ART. 18 dello statuto dei lavoratori. Tutela del lavoratore in caso di licenziamento disciplinare illegittimo. Il giudice, nelle ipotesi in cui accerta che non ricorrono gli estremi del giustificato motivo soggettivo o della giusta causa addotti dal datore di lavoro, per insussistenza del fatto contestato ovvero perche' il fatto rientra tra le condotte punibili con una sanzione conservativa sulla base delle previsioni dei contratti collettivi ovvero dei codici disciplinari applicabili, annulla il licenziamento e condanna il datore di lavoro alla reintegrazione nel posto di lavoro e al pagamento di un'indennita' risarcitoria commisurata all'ultima retribuzione globale di fatto dal giorno del licenziamento sino a quello dell'effettiva reintegrazione, Il datore di lavoro e' condannato, altresi', al versamento dei contributi previdenziali e assistenziali dal giorno del licenziamento fino a quello della effettiva reintegrazione.

ARTICOLO 2118 codice civile. Recesso dal contratto a tempo indeterminato. Ciascuno dei contraenti può recedere dal contratto di lavoro a tempo indeterminato, dando il preavviso nel termine e nei modi stabiliti, dagli usi o secondo equità.

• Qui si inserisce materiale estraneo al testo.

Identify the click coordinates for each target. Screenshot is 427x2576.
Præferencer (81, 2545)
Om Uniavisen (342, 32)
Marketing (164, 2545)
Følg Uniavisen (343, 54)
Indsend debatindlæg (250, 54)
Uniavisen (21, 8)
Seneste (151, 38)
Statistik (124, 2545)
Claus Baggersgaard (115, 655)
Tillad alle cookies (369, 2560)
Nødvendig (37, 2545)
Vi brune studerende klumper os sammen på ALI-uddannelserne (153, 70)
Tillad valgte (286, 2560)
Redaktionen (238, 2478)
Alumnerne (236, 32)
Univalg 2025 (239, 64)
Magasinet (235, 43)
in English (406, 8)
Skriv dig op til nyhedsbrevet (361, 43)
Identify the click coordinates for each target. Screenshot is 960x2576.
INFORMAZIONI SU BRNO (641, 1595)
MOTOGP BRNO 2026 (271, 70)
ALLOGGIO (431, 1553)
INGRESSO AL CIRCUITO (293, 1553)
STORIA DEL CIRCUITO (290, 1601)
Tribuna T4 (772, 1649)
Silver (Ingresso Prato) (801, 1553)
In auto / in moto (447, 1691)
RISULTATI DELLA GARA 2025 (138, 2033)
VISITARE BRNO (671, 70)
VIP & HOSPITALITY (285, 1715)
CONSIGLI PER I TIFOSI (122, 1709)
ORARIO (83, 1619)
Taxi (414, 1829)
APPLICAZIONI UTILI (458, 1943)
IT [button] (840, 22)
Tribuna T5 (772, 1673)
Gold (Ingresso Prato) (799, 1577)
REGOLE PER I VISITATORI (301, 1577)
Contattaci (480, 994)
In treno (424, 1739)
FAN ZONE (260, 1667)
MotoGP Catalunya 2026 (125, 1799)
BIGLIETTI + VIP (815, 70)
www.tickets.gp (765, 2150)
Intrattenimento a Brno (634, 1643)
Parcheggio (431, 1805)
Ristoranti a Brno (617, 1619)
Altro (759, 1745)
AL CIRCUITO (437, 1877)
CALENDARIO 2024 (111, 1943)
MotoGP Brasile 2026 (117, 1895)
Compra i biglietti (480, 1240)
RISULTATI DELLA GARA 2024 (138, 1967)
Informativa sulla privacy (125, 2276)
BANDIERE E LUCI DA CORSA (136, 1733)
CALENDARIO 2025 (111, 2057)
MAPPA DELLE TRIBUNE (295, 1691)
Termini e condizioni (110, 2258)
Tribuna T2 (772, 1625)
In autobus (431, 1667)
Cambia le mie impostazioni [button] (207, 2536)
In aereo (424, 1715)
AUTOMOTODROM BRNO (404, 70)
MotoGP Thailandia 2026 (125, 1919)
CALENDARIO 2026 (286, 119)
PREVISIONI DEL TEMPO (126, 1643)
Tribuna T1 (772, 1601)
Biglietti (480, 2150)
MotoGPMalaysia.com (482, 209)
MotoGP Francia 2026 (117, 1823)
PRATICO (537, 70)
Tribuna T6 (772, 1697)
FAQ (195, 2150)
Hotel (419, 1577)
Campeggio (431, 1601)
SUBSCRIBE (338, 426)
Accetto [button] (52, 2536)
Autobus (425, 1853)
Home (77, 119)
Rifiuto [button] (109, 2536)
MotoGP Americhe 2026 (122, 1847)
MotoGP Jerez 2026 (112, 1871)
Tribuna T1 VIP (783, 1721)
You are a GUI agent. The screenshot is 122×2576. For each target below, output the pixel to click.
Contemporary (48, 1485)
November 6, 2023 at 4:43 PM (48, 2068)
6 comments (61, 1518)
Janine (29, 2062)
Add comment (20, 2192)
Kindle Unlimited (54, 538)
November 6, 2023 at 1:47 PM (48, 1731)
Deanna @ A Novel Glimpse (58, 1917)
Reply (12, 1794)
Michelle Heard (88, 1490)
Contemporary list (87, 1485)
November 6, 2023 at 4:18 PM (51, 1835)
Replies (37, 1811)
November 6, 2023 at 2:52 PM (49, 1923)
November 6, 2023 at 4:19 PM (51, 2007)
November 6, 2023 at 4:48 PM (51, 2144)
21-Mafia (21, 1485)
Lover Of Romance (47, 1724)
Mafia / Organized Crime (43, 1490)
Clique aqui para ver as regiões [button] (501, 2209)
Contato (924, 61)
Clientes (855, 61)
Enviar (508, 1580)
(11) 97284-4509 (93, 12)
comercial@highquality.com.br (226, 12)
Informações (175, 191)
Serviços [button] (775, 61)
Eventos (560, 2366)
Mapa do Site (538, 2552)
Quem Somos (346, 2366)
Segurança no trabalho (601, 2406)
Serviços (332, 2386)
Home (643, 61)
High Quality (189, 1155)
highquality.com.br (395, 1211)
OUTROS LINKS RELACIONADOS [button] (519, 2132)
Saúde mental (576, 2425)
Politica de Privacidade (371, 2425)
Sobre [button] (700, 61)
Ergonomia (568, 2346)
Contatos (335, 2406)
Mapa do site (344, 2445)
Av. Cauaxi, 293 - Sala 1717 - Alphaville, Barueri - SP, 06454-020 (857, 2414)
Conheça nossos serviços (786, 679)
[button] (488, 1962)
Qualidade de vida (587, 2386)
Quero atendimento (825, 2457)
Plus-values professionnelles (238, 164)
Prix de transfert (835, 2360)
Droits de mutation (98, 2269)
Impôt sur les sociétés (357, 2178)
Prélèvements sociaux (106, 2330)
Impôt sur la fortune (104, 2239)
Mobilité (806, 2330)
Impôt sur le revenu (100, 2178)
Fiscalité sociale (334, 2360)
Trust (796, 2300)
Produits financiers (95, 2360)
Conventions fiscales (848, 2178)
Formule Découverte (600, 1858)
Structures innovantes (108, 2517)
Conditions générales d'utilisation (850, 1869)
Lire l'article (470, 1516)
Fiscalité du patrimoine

In mancanza di preavviso, il recedente è tenuto verso l'altra parte a un'indennità equivalente all'importo della retribuzione che sarebbe spettata per il periodo di preavviso.

 

Art. 18 dello statuto dei lavoratori : licenziamento illegittimo ma con il solo diritto ad una indennità risarcitoria, senza reintegrazione nel posto di lavoro. Il giudice, nelle altre  ipotesi (il fatto sussiste ed è stato commesso dal lavoratore) ma in cui accerta che non ricorrono comunque gli estremi del giustificato motivo soggettivo o della giusta causa addotti dal datore di lavoro, dichiara risolto il rapporto di lavoro con effetto dalla data del licenziamento e condanna il datore di lavoro al pagamento di un'indennita' risarcitoria onnicomprensiva determinata tra un minimo di dodici e un massimo di ventiquattro mensilita' dell'ultima retribuzione globale di fatto, in relazione all'anzianita' del lavoratore e tenuto conto del numero dei dipendenti occupati, delle dimensioni dell'attivita' economica, del comportamento e delle condizioni delle parti, con onere di specifica motivazione a tale riguardo.